> [PROBLEM]
Check every line of the data below for the word "aprilie". Copy the ones that have it.

> [INFORMATION SHOWN]
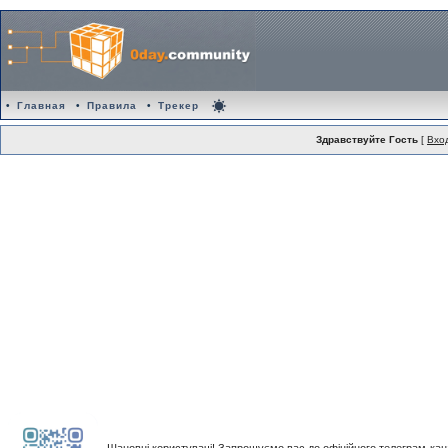
•
Главная
•
Правила
•
Трекер
Здравствуйте Гость
[
Вхо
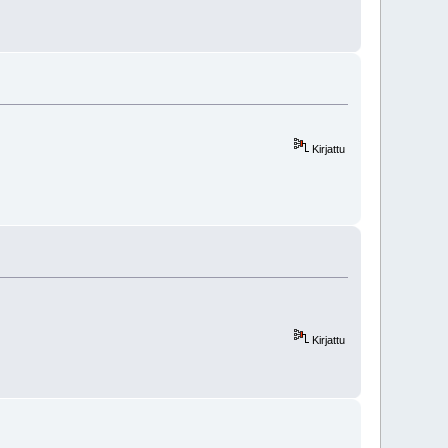
Kirjattu
Kirjattu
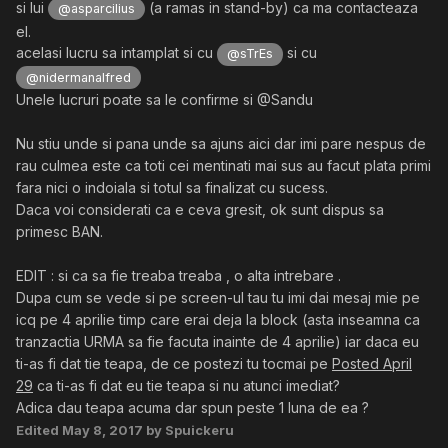
si lui
(a ramas in stand-by) ca ma contacteaza
@asparcilius
el.
acelasi lucru sa intamplat si cu
si cu
@sTrEs
@nidermanalfred
Unele lucruri poate sa le confirme si @Sandu
Nu stiu unde si pana unde sa ajuns aici dar imi pare nespus de
rau culmea este ca toti cei mentinati mai sus au facut plata primi
fara nici o indoiala si totul sa finalizat cu sucess.
Daca voi considerati ca e ceva gresit, ok sunt dispus sa
primesc BAN.
EDIT : si ca sa fie treaba treaba , o alta intrebare .
Dupa cum se vede si pe screen-ul tau tu imi dai mesaj mie pe
icq pe 4 aprilie timp care erai deja la block (asta inseamna ca
tranzactia URMA sa fie facuta inainte de 4 aprilie) iar daca eu
ti-as fi dat tie teapa, de ce postezi tu tocmai pe
Posted
April
29
ca ti-as fi dat eu tie teapa si nu atunci imediat?
Adica dau teapa acuma dar spun peste 1 luna de ea ?
Edited
May 8, 2017
by Spuickeru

> [TASK OUTPUT]
icq pe 4 aprilie timp care erai deja la block (asta inseamna ca
tranzactia URMA sa fie facuta inainte de 4 aprilie) iar daca eu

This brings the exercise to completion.